Thinking like a consultant

"I’ve learned that when something looks impossible, you get positive, think creatively and find a way to make it work."



Before I joined the firm, I had a very critical attitude when discussing ideas and projects. I focused on the problems—all the reasons something wasn’t working or couldn’t work. In my previous jobs, I was usually complimented for this quality, and people often agreed with my analysis of a situation. But McKinsey people don’t approach things that way. Of course we think critically, but we rarely say something cannot be done, even among ourselves. I’ve learned that when something looks impossible, you get positive, think creatively, and find a way to make it work. McKinsey consultants are people who say, “Okay. We can do it.”

Why McKinsey

Before joining McKinsey, I worked as a systems engineer and as a sales specialist for a high-tech corporation. Then in 2005, I spent two months as a McKinsey summer associate, developing sales and marketing strategy for a global software company. I was familiar with the software industry, but I had not dealt with global marketing before.
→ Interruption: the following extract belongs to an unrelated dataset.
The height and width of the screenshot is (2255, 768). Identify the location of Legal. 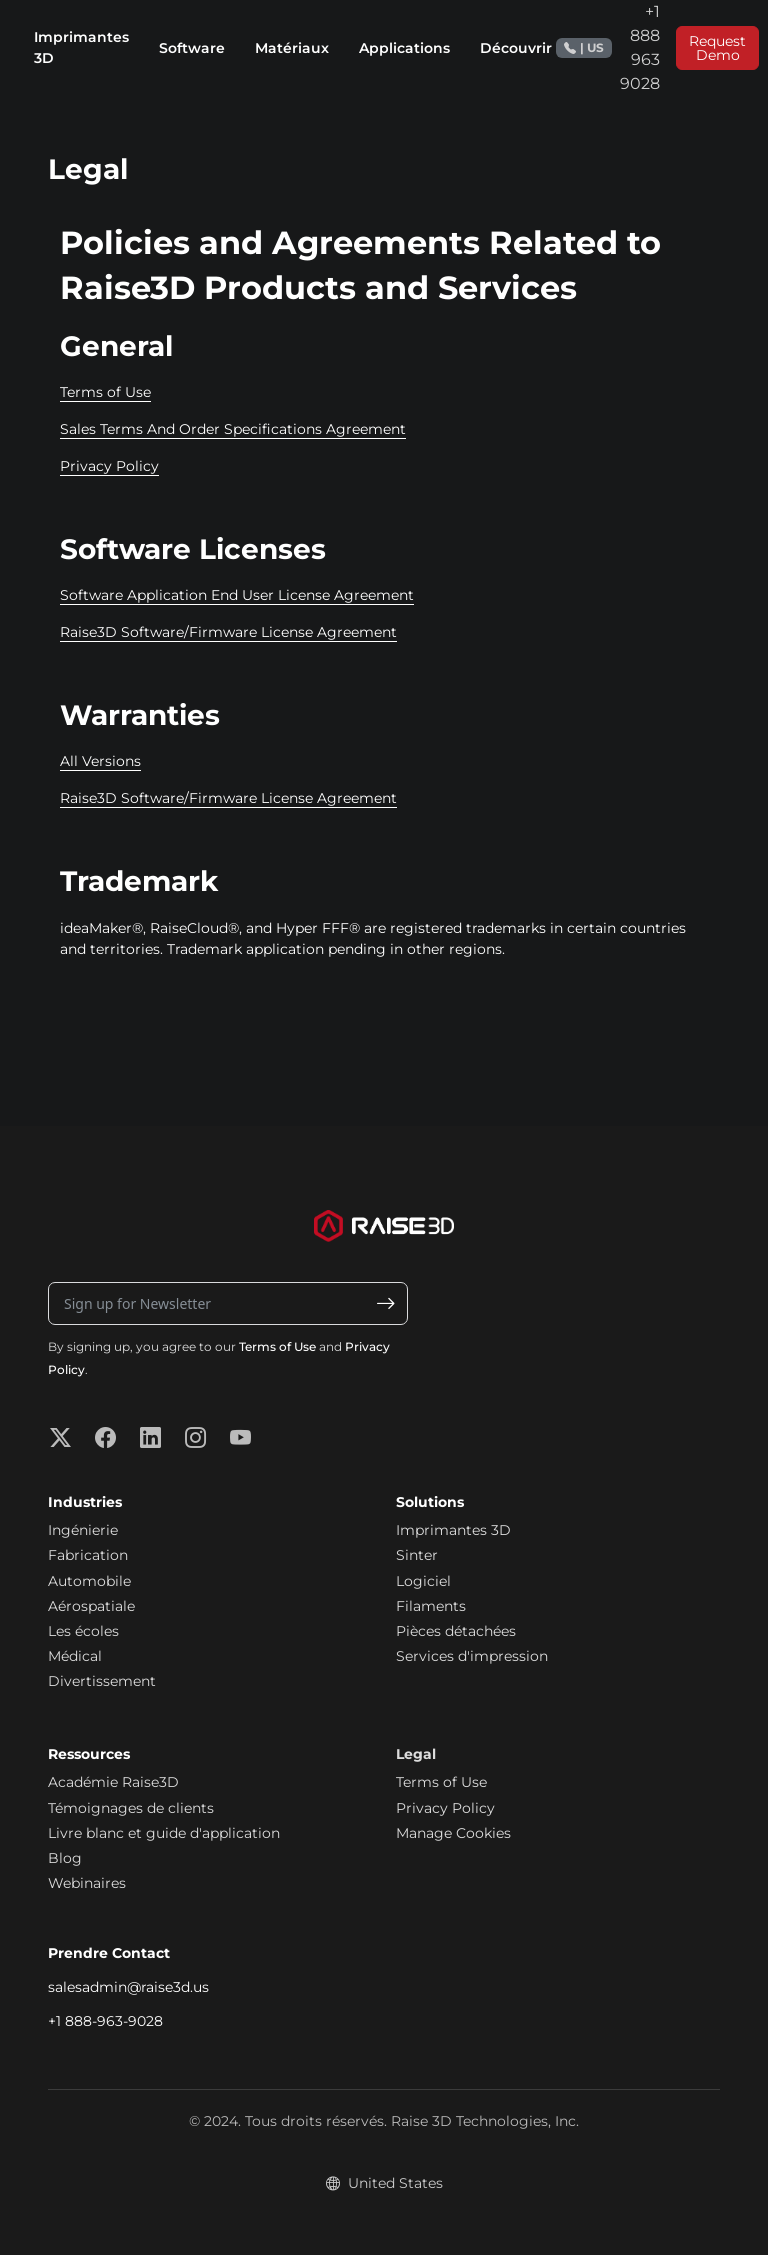
(416, 1754).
It was a great learning experience, and I saw that McKinsey provides opportunities to work on many different topics, across all kinds of industries. I love to be challenged by my work, and McKinsey looked like the place where I could challenge myself the most, learn the most, and develop the most. So after the summer program, I finished my M.B.A. and joined the firm.

Knowledge resources

On my first engagement as an associate, I worked on product development and quality control for a consumer electronics company. This was the first time I learned about design-to-value and design-to-cost—strategies related to product design. As I learned about these concepts, I was surprised to find McKinsey had so many experts who could help, and I began to appreciate the richness of McKinsey’s knowledge resources. And not just the knowledge our own people have— the firm’s knowledge database is also amazing.

Keys to working at McKinsey

The biggest challenge that I had in the first project was prioritizing things. I was the kind of person who makes a “to-do” list and crosses things off one by one. But my engagement manager helped me to focus on what was important and the other associate on the project taught me to be flexible.